◆ **REQUIRED ACTION**:
Could you please reproduce every record below exactly, leaving out the pictures?

◆ **DATASET RECORDS**:
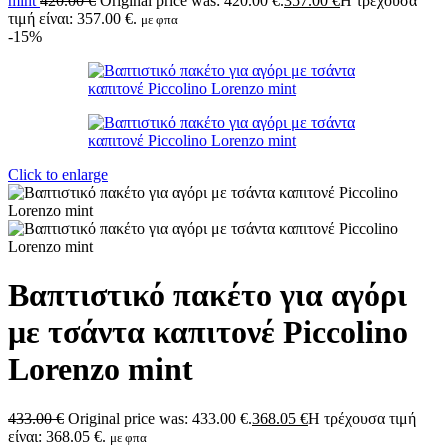
mint
420.00
€
Original price was: 420.00 €.
357.00
€
Η τρέχουσα
τιμή είναι: 357.00 €.
με φπα
-15%
Click to enlarge
Βαπτιστικό πακέτο για αγόρι
με τσάντα καπιτονέ Piccolino
Lorenzo mint
433.00
€
Original price was: 433.00 €.
368.05
€
Η τρέχουσα τιμή
είναι: 368.05 €.
με φπα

◆ **SOLUTION TO THE EXERCISE**:
mint
420.00
€
Original price was: 420.00 €.
357.00
€
Η τρέχουσα
τιμή είναι: 357.00 €.
με φπα
-15%
Click to enlarge
Βαπτιστικό πακέτο για αγόρι
με τσάντα καπιτονέ Piccolino
Lorenzo mint
433.00
€
Original price was: 433.00 €.
368.05
€
Η τρέχουσα τιμή
είναι: 368.05 €.
με φπα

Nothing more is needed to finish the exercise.